INPUT DATA:
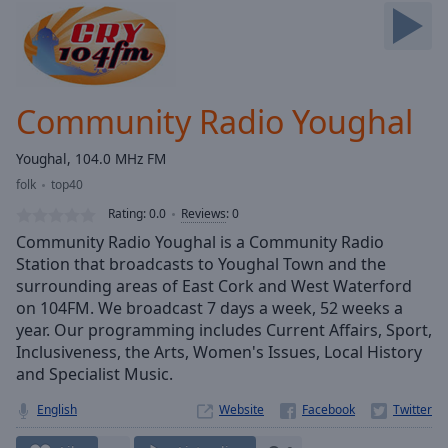
Skip
Forward
Mute
Current
Time
0:00
Community Radio Youghal
/
Duration
-:-
Youghal, 104.0 MHz FM
Loaded
:
folk
top40
0.00%
Stream
Rating:
0.0
Reviews
:
0
Type
LIVE
Community Radio Youghal is a Community Radio
Seek to
Station that broadcasts to Youghal Town and the
live,
surrounding areas of East Cork and West Waterford
currently
behind
on 104FM. We broadcast 7 days a week, 52 weeks a
live
LIVE
year. Our programming includes Current Affairs, Sport,
Remaining
Inclusiveness, the Arts, Women's Issues, Local History
Time
-
and Specialist Music.
-:-
English
Website
1x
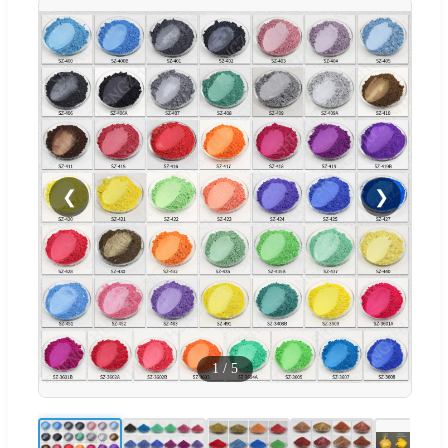
❮
❯
1
/
5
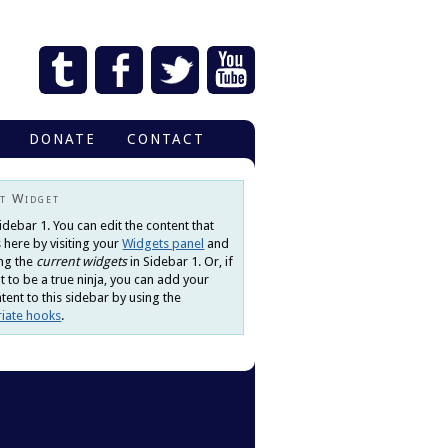
DONATE
CONTACT
t Widget
Sidebar 1. You can edit the content that
 here by visiting your
Widgets panel
and
ng the
current widgets
in Sidebar 1. Or, if
 to be a true ninja, you can add your
ent to this sidebar by using the
iate hooks
.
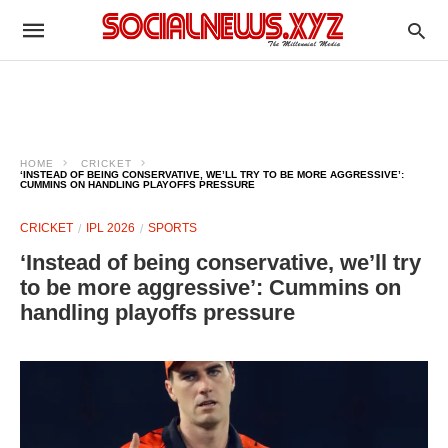
HOME
CRICKET
‘INSTEAD OF BEING CONSERVATIVE, WE’LL TRY TO BE MORE AGGRESSIVE’:
CUMMINS ON HANDLING PLAYOFFS PRESSURE
CRICKET
IPL 2026
SPORTS
‘Instead of being conservative, we’ll try
to be more aggressive’: Cummins on
handling playoffs pressure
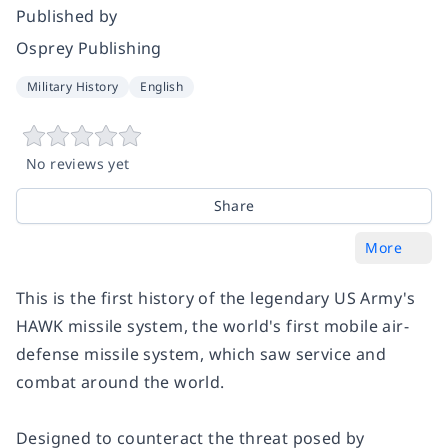
Published by
Osprey Publishing
Military History
English
No reviews yet
Share
More
This is the first history of the legendary US Army's
HAWK missile system, the world's first mobile air-
defense missile system, which saw service and
combat around the world.
Designed to counteract the threat posed by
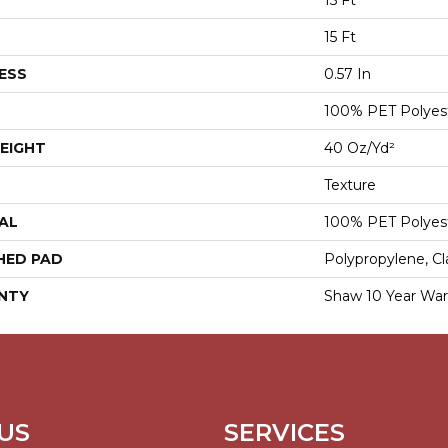
15 Ft
15 Ft
ESS
0.57 In
100% PET Polyes
EIGHT
40 Oz/yd²
Texture
AL
100% PET Polyes
HED PAD
Polypropylene, Cl
NTY
Shaw 10 Year War
US
SERVICES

DIRECTIONS:
Set down the records in full and exactly. Do not carry over any image.

ANSWER TO THE EXERCISE:
Skip
Forward
Mute
Current
Time
0:00
Community Radio Youghal
/
Duration
-:-
Youghal, 104.0 MHz FM
Loaded
:
folk
top40
0.00%
Stream
Rating:
0.0
Reviews
:
0
Type
LIVE
Community Radio Youghal is a Community Radio
Seek to
Station that broadcasts to Youghal Town and the
live,
surrounding areas of East Cork and West Waterford
currently
behind
on 104FM. We broadcast 7 days a week, 52 weeks a
live
LIVE
year. Our programming includes Current Affairs, Sport,
Remaining
Inclusiveness, the Arts, Women's Issues, Local History
Time
-
and Specialist Music.
-:-
English
Website
1x
❮
❯
1
/
5
DONATE
CONTACT
t Widget
Sidebar 1. You can edit the content that
 here by visiting your
Widgets panel
and
ng the
current widgets
in Sidebar 1. Or, if
 to be a true ninja, you can add your
ent to this sidebar by using the
iate hooks
.
HOME
CRICKET
‘INSTEAD OF BEING CONSERVATIVE, WE’LL TRY TO BE MORE AGGRESSIVE’:
CUMMINS ON HANDLING PLAYOFFS PRESSURE
CRICKET
IPL 2026
SPORTS
‘Instead of being conservative, we’ll try
to be more aggressive’: Cummins on
handling playoffs pressure
Published by
Osprey Publishing
Military History
English
No reviews yet
Share
More
This is the first history of the legendary US Army's
HAWK missile system, the world's first mobile air-
defense missile system, which saw service and
combat around the world.
Designed to counteract the threat posed by
15 Ft
15 Ft
ESS
0.57 In
100% PET Polyes
EIGHT
40 Oz/yd²
Texture
AL
100% PET Polyes
HED PAD
Polypropylene, Cl
NTY
Shaw 10 Year War
US
SERVICES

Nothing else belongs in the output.